### Assignment
Output, word for word, every line from the line with "#giulemanidalgiglio" through the final line of the data below.

### Supplied records
<<<<

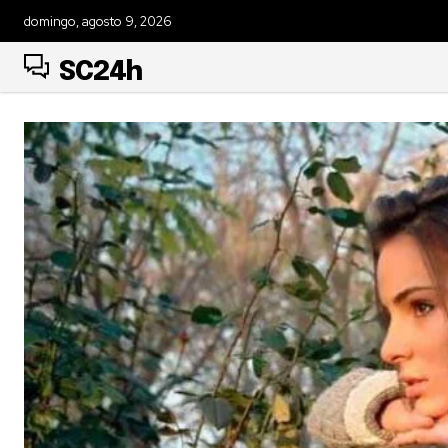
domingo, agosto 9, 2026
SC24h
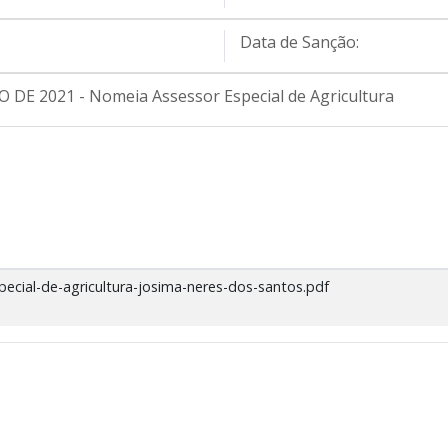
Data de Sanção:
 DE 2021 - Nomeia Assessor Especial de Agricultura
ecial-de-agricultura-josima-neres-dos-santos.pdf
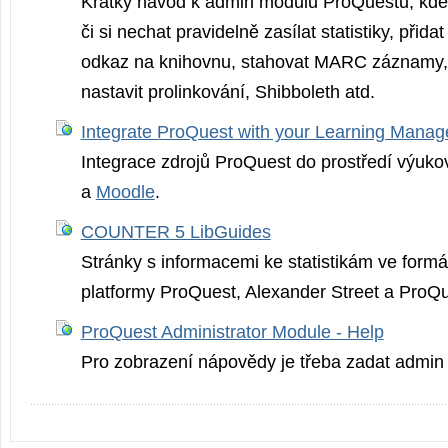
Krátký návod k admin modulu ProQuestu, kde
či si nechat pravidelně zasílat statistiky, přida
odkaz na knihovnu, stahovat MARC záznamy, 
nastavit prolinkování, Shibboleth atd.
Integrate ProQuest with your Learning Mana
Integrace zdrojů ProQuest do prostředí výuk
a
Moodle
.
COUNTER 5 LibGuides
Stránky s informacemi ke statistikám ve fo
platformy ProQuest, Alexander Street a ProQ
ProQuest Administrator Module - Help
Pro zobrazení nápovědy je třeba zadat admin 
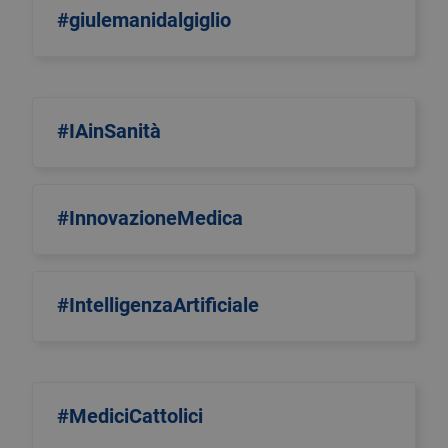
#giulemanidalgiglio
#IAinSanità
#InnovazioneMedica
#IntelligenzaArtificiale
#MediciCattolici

>>>>

### Response
#giulemanidalgiglio
#IAinSanità
#InnovazioneMedica
#IntelligenzaArtificiale
#MediciCattolici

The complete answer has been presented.